As the first rains approach, the residents of the Gaza Strip don’t prepare for winter as other countries usually do. Here, the rain doesn’t bring the scent of new beginnings; instead, it reopens wounds that haven’t healed, an early warning of the return of suffering that recurs every year. The rain mingles with images of demolished homes, flooded tents, and children shivering from the cold.
In the streets of Gaza, residents inspect cracked roofs, while displaced people haul back whatever scraps of fabric and plastic they can find to keep out the water they know will seep in no matter what they do. Years of siege and repeated wars have crippled the infrastructure, turning winter into a perpetual state of emergency.

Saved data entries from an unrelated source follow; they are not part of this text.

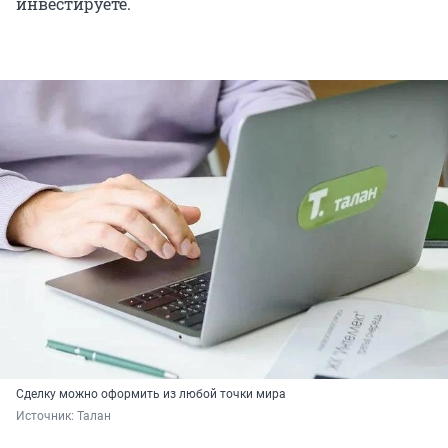
инвестируете.
Сделку можно оформить из любой точки мира
Источник: 
Талан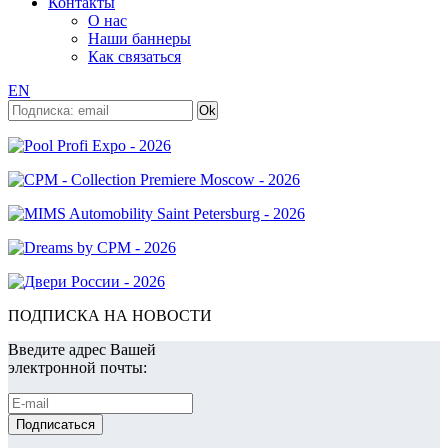
Контакты
О нас
Наши баннеры
Как связаться
EN
ПОДПИСКА НА НОВОСТИ
Введите адрес Вашей
электронной почты:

“Sometimes we fear the rain more than the bombing,” says Muhannad Aslim. “The bombing ends, but the rain brings us back to the same fear every night: Will the tent flood? Will the children get cold? Will we lose what little we have left?”

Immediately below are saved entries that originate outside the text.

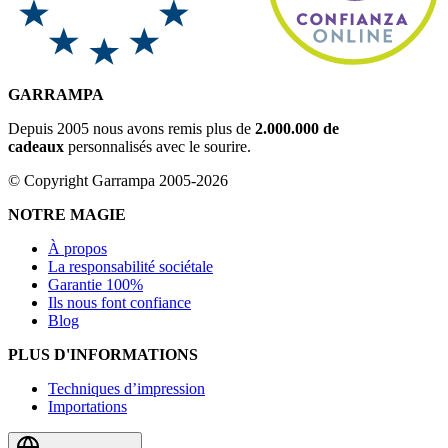
GARRAMPA
Depuis 2005 nous avons remis plus de
2.000.000 de
cadeaux
personnalisés avec le sourire.
© Copyright Garrampa 2005-2026
NOTRE MAGIE
À propos
La responsabilité sociétale
Garantie 100%
Ils nous font confiance
Blog
PLUS D'INFORMATIONS
Techniques d’impression
Importations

He adds that simply hearing news of an approaching storm is enough to reignite his anxiety: “I’m always looking for a way to prevent the tent from flooding, but all my attempts fail. I follow the weather forecasts daily, as if I’m anticipating another disaster.”
This fear, as many residents describe it, is not an individual feeling, but a collective memory forged through harsh experiences: floods that swept through the camps, sewage overflowing into the alleyways, and tents collapsing on their inhabitants. With each winter, the feeling of helplessness returns, a sense of being unable to access even the most basic human rights: warmth and safety.

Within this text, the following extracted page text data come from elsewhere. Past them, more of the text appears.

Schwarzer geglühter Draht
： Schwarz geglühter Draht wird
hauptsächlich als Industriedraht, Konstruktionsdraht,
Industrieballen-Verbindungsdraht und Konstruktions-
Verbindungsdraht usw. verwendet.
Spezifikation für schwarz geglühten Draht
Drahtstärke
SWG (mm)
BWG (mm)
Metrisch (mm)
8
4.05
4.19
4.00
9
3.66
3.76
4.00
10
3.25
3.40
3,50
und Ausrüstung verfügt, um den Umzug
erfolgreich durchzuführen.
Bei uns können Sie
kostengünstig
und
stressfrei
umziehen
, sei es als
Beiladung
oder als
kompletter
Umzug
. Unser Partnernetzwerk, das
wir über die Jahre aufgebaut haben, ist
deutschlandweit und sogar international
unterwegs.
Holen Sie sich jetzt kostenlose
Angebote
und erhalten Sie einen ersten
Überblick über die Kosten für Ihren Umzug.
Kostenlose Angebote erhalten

Fadwa Rayyan, a displaced woman living in a tent, says, “The arrival of any storm turns my life into a constant state of anxiety: I can’t protect my children from getting sick. There are no options, no way to cope with the cold. This helplessness accompanies me throughout the winter and affects my relationships with everyone around me.”
She points out that her fear isn’t just based on her own experience, but also on the stories she hears from other displaced people during storms: tents blown away, others flooded, and people losing their lives due to the bitter cold.